Calme-toi… calme-toi…


 Il avait été bien naïf de croire qu’il était tout spécialement taillé pour cette compétition. Et s’il ne parvenait pas de l’autre côté ? Carmen, Al et Ezi n’auraient pas l’argent et ils ne pourraient pas s’en sortir. Il était le seul qui pouvait mettre terme à leur situation précaire. Tout le monde comptait sur lui ! Il ne les décevrait pas ! C’était hors de question !


 La carcasse fut désossée en dix minutes.


 Avec des gestes tremblants, il se remit debout et enfila seulement l’avant-bras droit (où se trouvait sa montre). Il était lourd, mais en le portant, à deux bras, il arriverait à se déplacer.

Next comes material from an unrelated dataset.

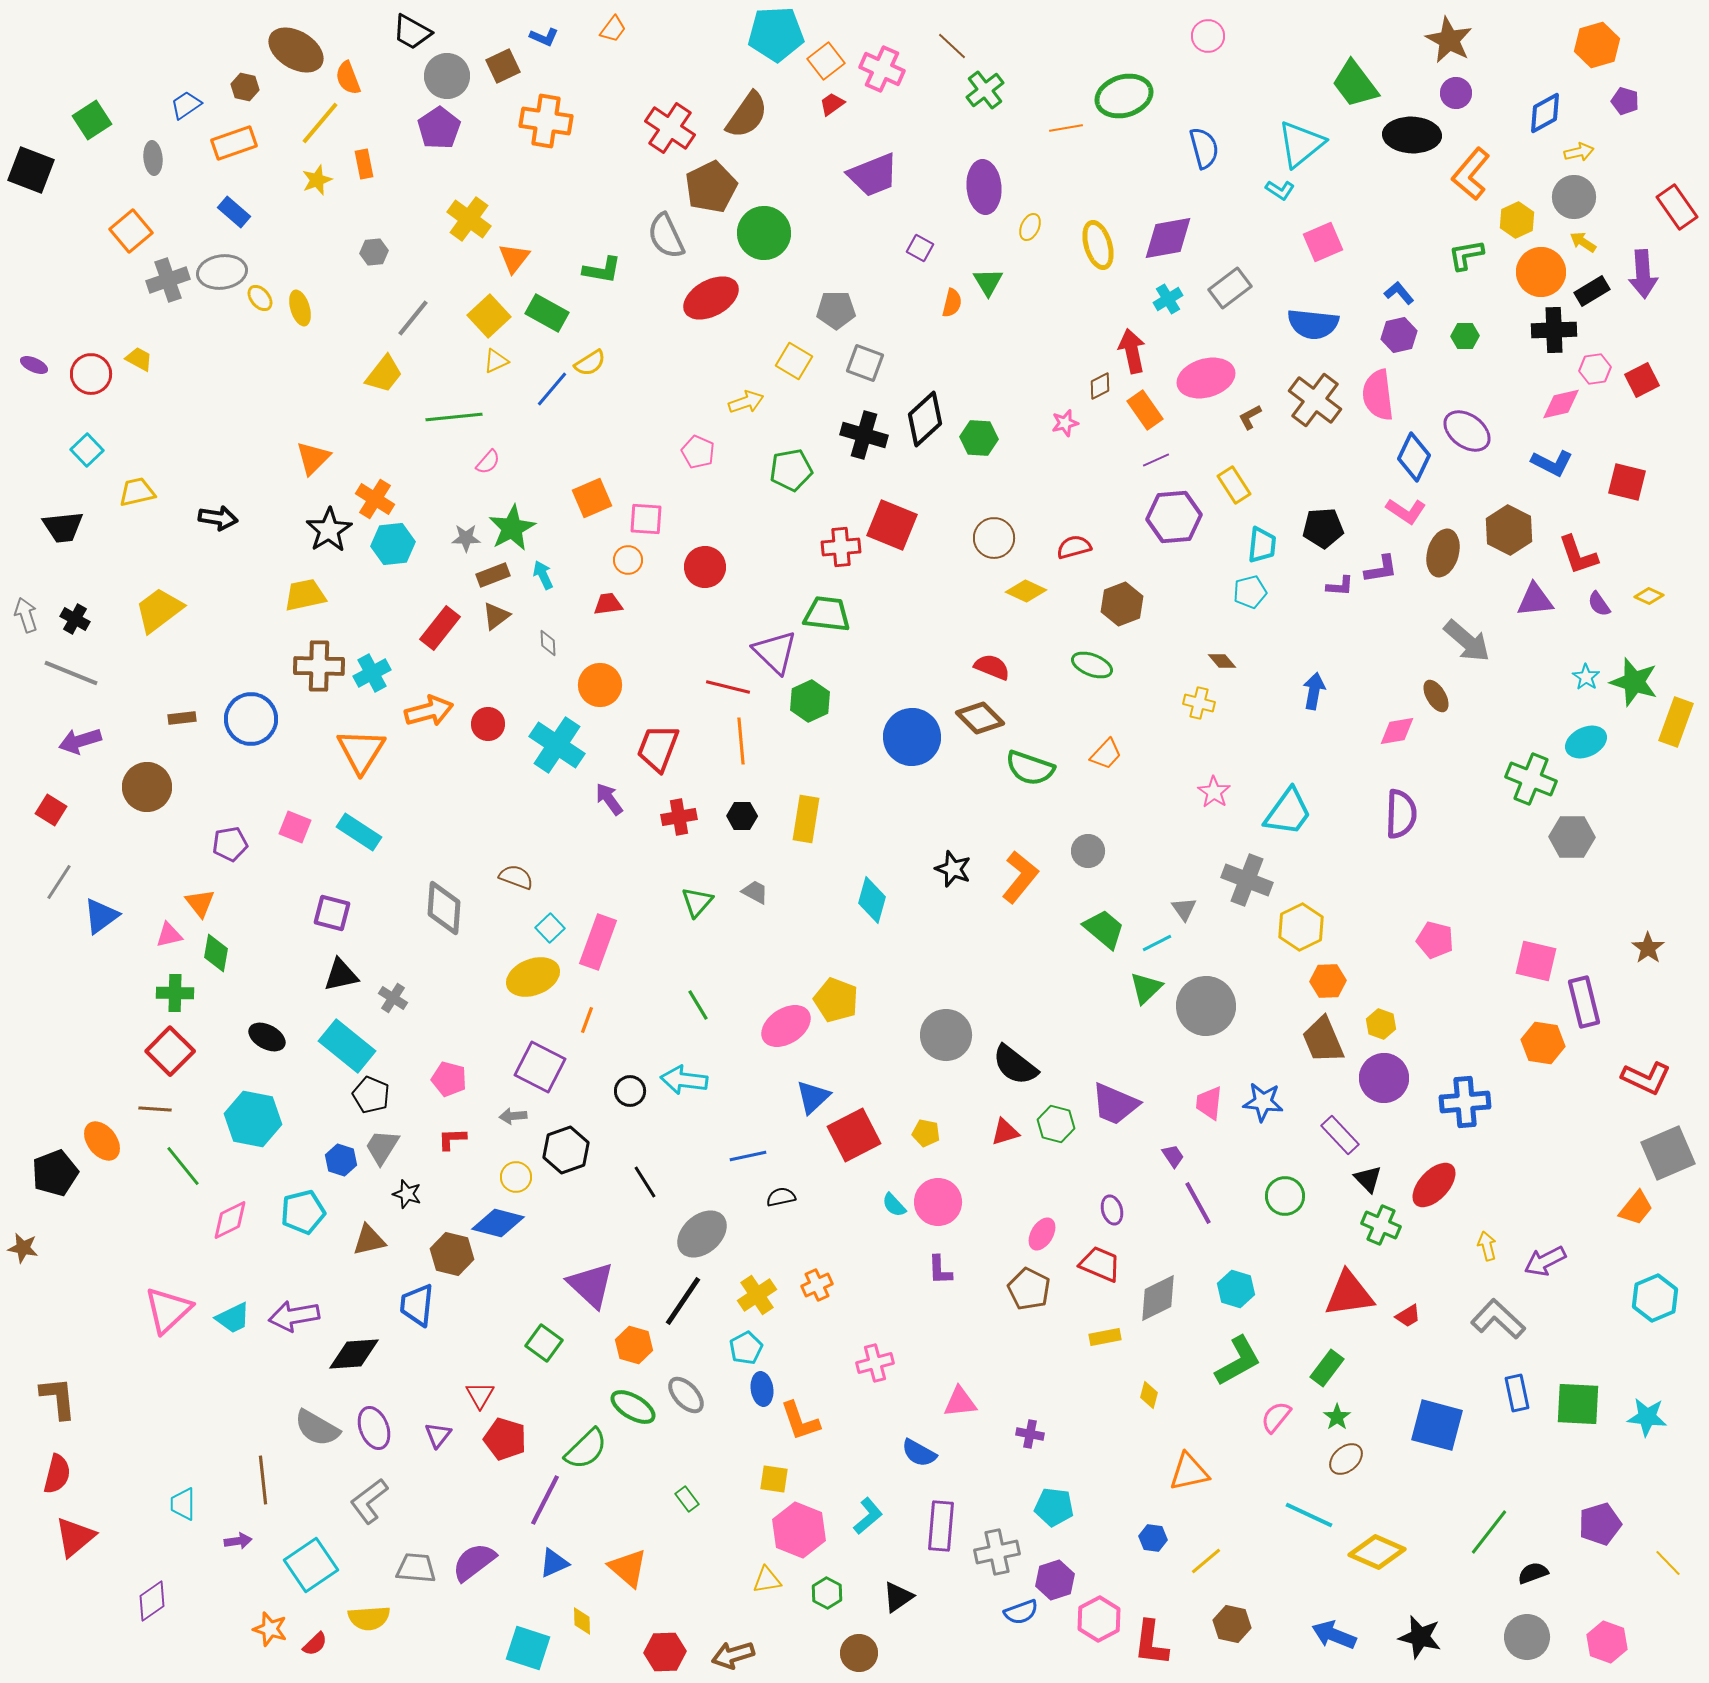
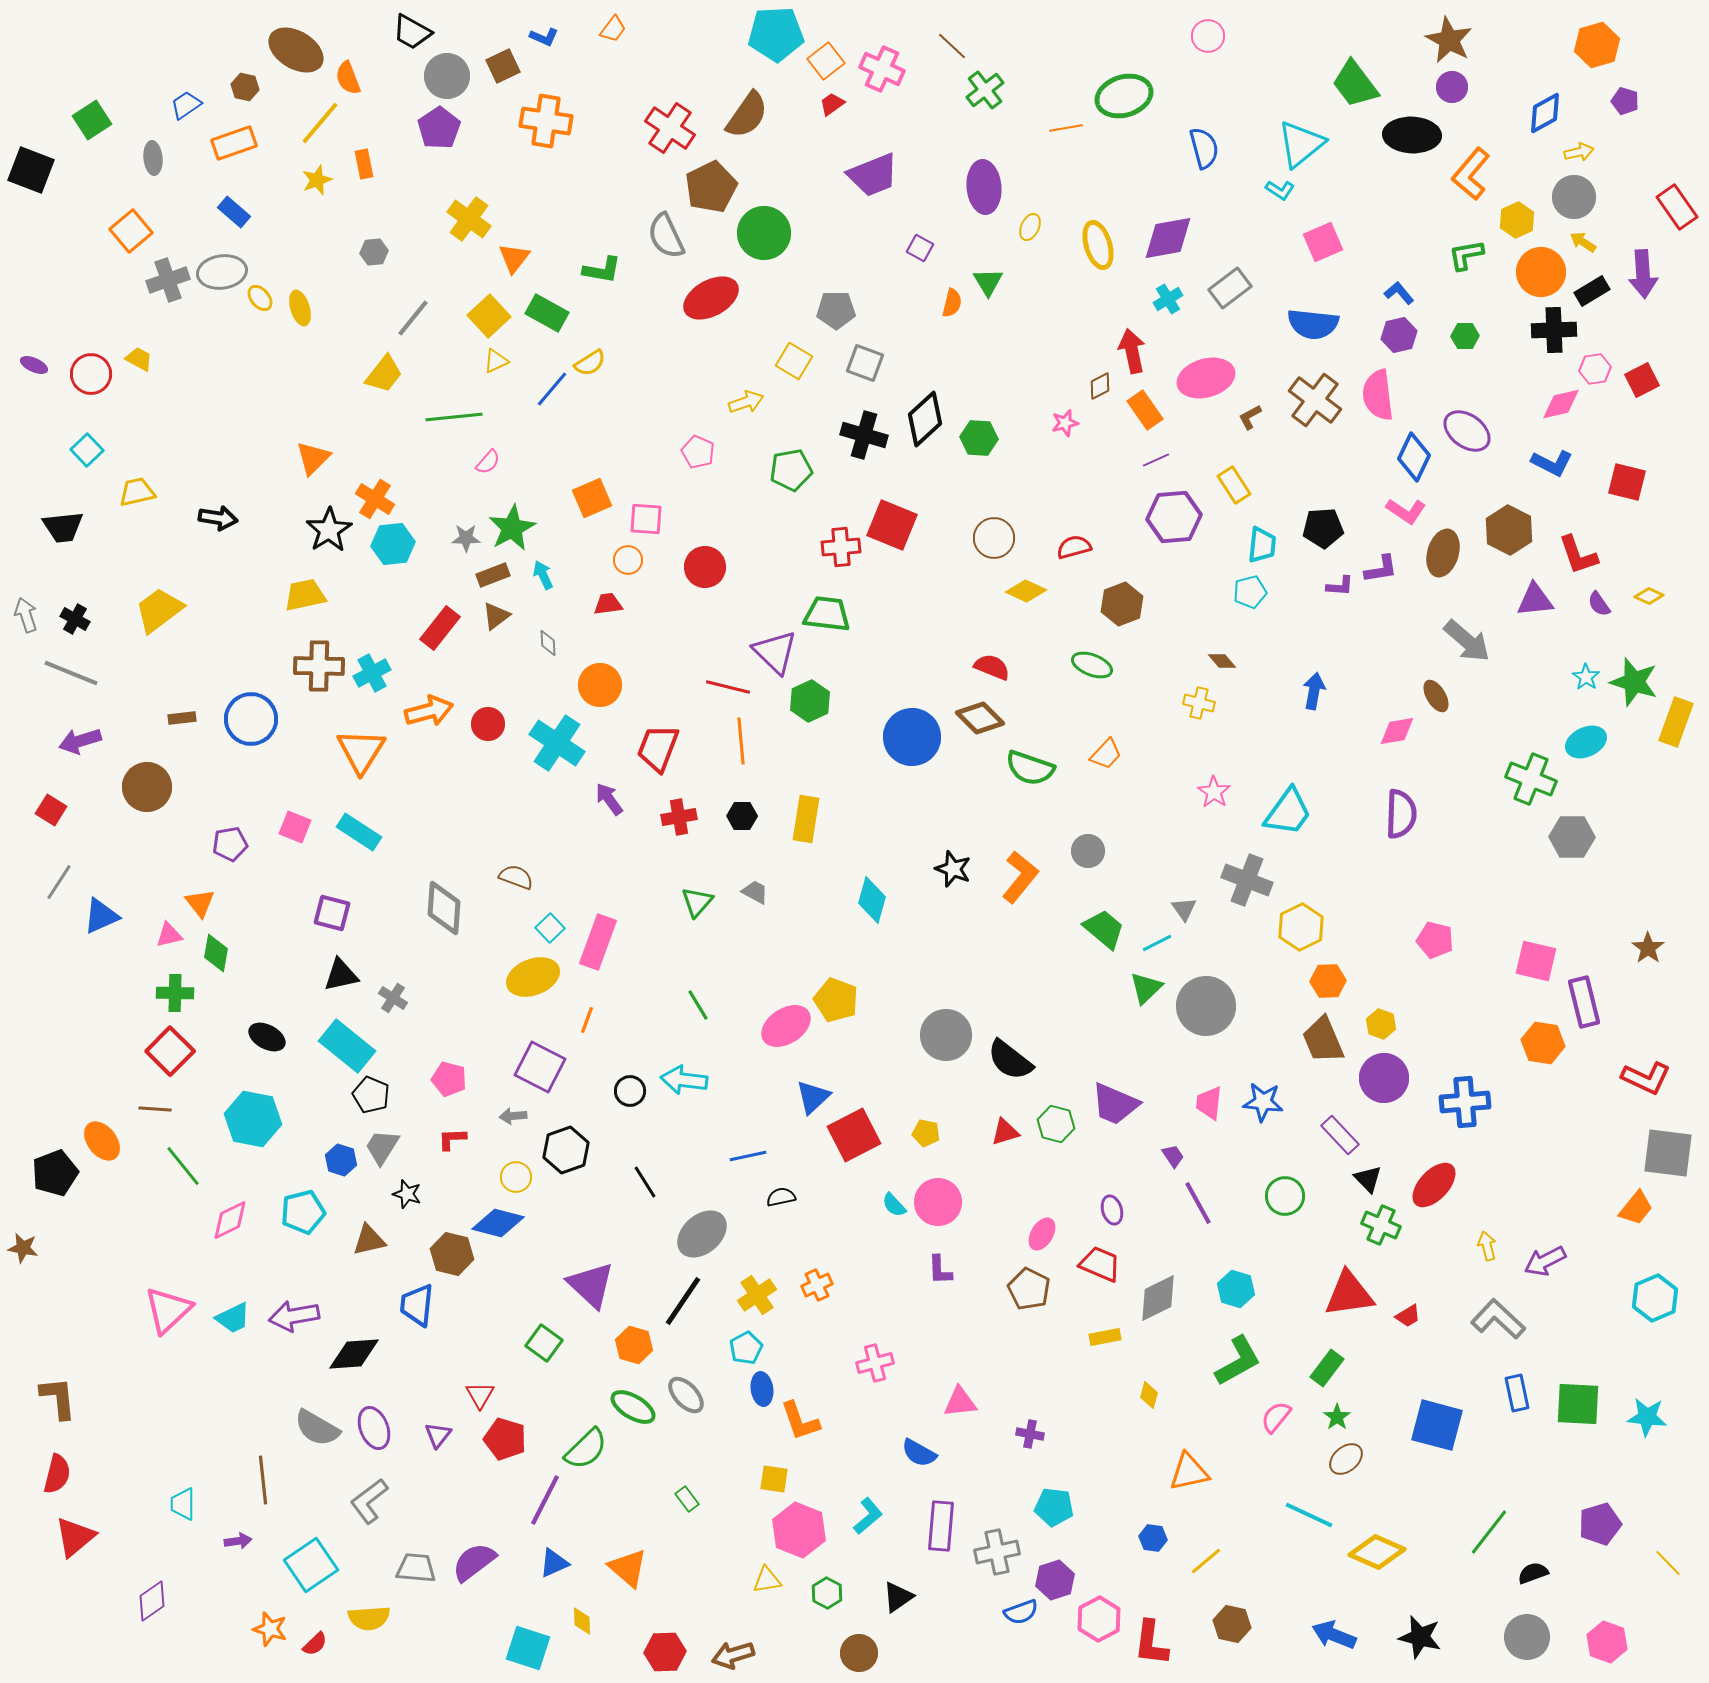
purple circle at (1456, 93): moved 4 px left, 6 px up
cyan cross at (557, 745): moved 2 px up
blue triangle at (101, 916): rotated 12 degrees clockwise
black semicircle at (1015, 1065): moved 5 px left, 5 px up
gray square at (1668, 1153): rotated 30 degrees clockwise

 Entre-temps, beaucoup plus de candidats étaient arrivés de l’autre côté.


 Il se mit en route. S’il avait réussi à gagner du temps pendant la course, ce n’était pas pour tout perdre maintenant ! Sa démarche clopinante le traîna jusqu’à la plateforme d’arrivée. Son cœur pulsait dans ses yeux et les rendait embués, alors il battit des paupières. Hors de question de laisser ses émotions prendre le dessus.


 Le bip de sa montre lui indiqua qu’il avait réussi.


 Le bras de métal tomba dans un « bong » assourdissant. Paco ne voulait plus toucher cet objet maudit ! Certains candidats firent des remarques, mais il ne les écouta pas. Jalousie, colère ou admiration, il s’en fichait. Seul lui comptait. Après s’être installé un peu à l’écart contre un mur, il mit tout en œuvre pour calmer sa respiration. Ses oreilles sifflaient légèrement. C’était pénible. Il secoua la tête et regarda les pauvres bougres qui se traînaient vers la ligne d’arrivée.


 Un type masqué était en train de pousser l’armure, tel Sisyphe avec son rocher. Il s’arrêta juste avant la ligne, rentra dedans et poussa sur ses pieds pour lui faire franchir la ligne. Un petit bip résonna.


 Malin, celui-là.


 Tout le monde n’avait pas le matériel de Paco. Tout le monde n’avait pas non plus remarqué que la puce activant le bracelet se trouvait dans l’avant-bras de l’armure.


 Tout le monde n’était pas aussi observateur que lui.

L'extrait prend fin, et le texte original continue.